DATASET EXTRACT >>
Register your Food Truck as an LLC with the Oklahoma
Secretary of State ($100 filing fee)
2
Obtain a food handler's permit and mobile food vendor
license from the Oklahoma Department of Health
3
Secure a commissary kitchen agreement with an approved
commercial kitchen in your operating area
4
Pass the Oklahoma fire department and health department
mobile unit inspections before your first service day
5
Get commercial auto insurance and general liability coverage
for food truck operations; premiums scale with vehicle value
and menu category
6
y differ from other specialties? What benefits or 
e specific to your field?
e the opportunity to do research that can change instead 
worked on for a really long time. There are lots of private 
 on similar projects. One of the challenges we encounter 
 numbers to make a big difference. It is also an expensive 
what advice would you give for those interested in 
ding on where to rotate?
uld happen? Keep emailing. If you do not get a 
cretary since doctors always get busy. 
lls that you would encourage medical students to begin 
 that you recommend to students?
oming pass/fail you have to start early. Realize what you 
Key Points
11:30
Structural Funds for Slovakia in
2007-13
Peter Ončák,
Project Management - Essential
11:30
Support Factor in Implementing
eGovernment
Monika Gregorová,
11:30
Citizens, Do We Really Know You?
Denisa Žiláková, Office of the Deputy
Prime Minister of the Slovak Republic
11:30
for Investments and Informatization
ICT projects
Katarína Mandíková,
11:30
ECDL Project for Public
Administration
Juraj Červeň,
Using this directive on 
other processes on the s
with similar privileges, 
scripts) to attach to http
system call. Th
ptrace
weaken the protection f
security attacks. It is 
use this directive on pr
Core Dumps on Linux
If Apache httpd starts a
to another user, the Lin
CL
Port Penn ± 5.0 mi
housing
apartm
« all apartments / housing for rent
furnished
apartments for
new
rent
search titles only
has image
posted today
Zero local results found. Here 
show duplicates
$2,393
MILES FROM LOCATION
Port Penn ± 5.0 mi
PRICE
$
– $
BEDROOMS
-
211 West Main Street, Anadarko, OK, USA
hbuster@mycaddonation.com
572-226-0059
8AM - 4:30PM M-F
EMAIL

...

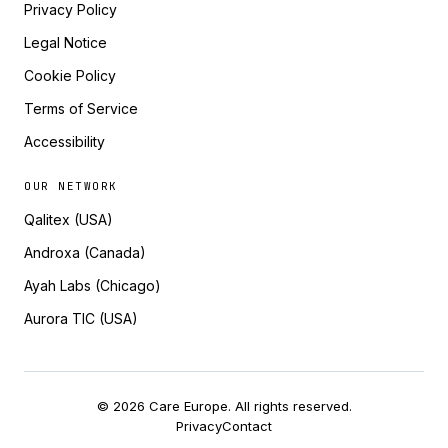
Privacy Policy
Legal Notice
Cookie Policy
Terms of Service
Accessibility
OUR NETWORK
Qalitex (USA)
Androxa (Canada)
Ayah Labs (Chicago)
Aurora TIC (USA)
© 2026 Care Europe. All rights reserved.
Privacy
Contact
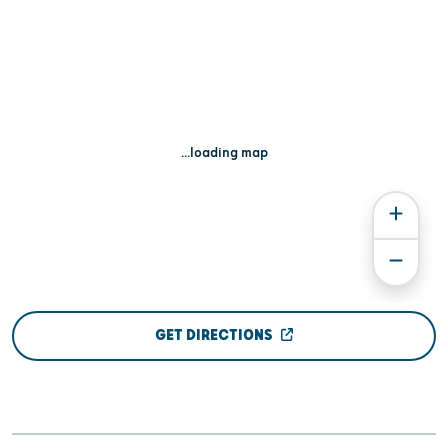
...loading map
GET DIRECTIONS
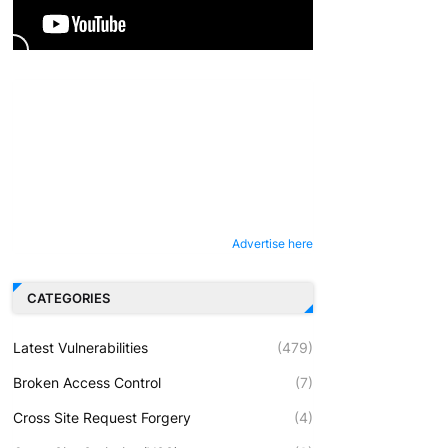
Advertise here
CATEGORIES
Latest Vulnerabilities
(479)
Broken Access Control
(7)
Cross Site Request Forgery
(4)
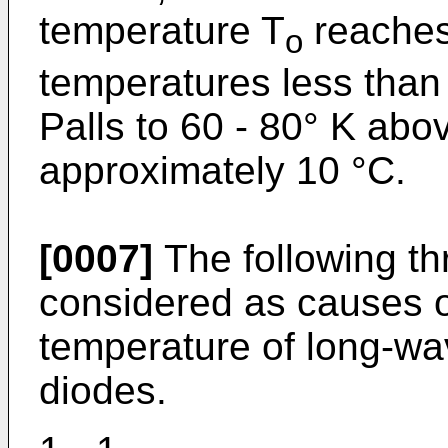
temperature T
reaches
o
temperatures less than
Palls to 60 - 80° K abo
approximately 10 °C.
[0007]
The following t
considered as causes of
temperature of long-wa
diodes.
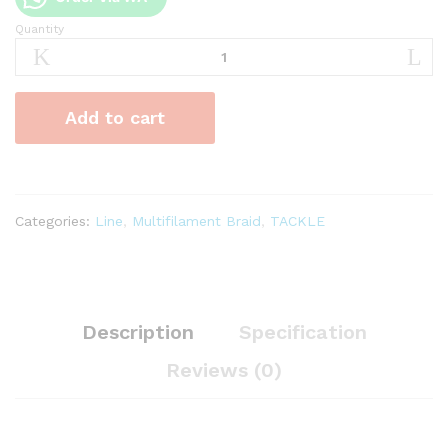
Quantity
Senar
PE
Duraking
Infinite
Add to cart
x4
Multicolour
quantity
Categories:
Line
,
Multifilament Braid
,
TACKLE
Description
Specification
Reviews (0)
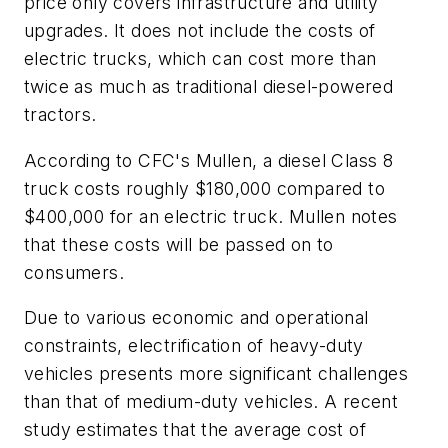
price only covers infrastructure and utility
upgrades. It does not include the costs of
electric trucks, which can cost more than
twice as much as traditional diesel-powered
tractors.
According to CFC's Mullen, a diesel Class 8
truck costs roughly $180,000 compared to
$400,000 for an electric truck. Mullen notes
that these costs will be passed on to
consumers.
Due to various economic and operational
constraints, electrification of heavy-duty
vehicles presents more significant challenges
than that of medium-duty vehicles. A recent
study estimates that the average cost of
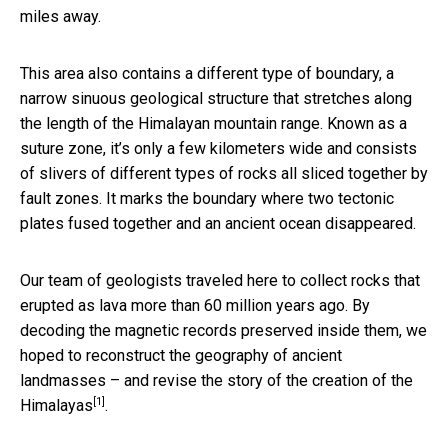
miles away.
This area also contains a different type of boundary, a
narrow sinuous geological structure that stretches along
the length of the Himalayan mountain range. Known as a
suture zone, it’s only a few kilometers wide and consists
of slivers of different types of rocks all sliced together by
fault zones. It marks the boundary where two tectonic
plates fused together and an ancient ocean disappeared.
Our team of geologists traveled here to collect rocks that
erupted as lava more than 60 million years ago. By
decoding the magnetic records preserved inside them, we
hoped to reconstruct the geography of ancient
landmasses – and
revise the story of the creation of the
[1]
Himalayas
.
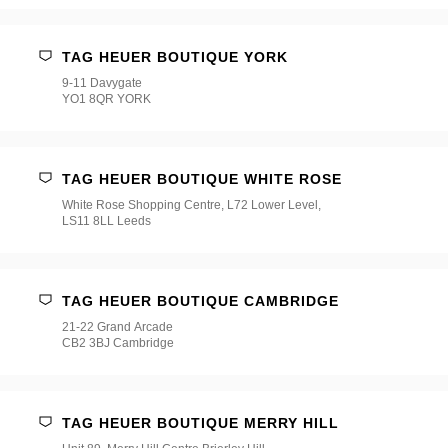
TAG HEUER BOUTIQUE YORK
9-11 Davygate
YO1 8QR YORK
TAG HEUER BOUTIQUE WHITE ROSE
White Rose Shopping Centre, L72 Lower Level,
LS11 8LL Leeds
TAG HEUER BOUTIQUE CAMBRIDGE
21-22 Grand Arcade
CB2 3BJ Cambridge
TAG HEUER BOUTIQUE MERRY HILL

---

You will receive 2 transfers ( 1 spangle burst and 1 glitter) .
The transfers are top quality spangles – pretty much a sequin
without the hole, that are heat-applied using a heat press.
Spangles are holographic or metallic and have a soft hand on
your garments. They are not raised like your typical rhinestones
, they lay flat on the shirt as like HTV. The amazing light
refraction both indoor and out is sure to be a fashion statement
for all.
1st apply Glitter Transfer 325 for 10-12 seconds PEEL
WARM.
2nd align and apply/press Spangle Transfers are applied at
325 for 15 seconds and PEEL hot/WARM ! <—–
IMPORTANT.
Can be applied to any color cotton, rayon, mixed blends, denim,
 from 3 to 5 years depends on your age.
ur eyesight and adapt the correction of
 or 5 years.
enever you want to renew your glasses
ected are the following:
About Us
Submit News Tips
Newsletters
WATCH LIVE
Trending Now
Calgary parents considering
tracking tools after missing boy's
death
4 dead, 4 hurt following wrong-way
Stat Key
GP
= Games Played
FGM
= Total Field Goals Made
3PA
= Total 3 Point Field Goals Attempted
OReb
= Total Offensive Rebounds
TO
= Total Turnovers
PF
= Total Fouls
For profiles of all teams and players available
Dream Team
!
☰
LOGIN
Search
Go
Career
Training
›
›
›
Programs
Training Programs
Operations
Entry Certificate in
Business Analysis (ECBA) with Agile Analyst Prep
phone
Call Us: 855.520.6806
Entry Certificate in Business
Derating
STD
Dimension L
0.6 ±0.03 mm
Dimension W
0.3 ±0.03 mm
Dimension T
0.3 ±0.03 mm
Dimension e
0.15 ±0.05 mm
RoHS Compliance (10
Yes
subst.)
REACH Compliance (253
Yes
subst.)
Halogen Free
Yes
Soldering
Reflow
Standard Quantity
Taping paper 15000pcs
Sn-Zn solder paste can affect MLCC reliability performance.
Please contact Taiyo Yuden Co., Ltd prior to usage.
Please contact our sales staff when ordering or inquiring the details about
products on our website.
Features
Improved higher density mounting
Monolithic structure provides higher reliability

YOUR ASSIGNMENT >>
Look above for the line with "Register your Food" and the line with "ding on where to rotate?". Retype those two lines and every line between them exactly, adding nothing.

SOLUTION TO THIS TASK >>
Register your Food Truck as an LLC with the Oklahoma
Secretary of State ($100 filing fee)
2
Obtain a food handler's permit and mobile food vendor
license from the Oklahoma Department of Health
3
Secure a commissary kitchen agreement with an approved
commercial kitchen in your operating area
4
Pass the Oklahoma fire department and health department
mobile unit inspections before your first service day
5
Get commercial auto insurance and general liability coverage
for food truck operations; premiums scale with vehicle value
and menu category
6
y differ from other specialties? What benefits or 
e specific to your field?
e the opportunity to do research that can change instead 
worked on for a really long time. There are lots of private 
 on similar projects. One of the challenges we encounter 
 numbers to make a big difference. It is also an expensive 
what advice would you give for those interested in 
ding on where to rotate?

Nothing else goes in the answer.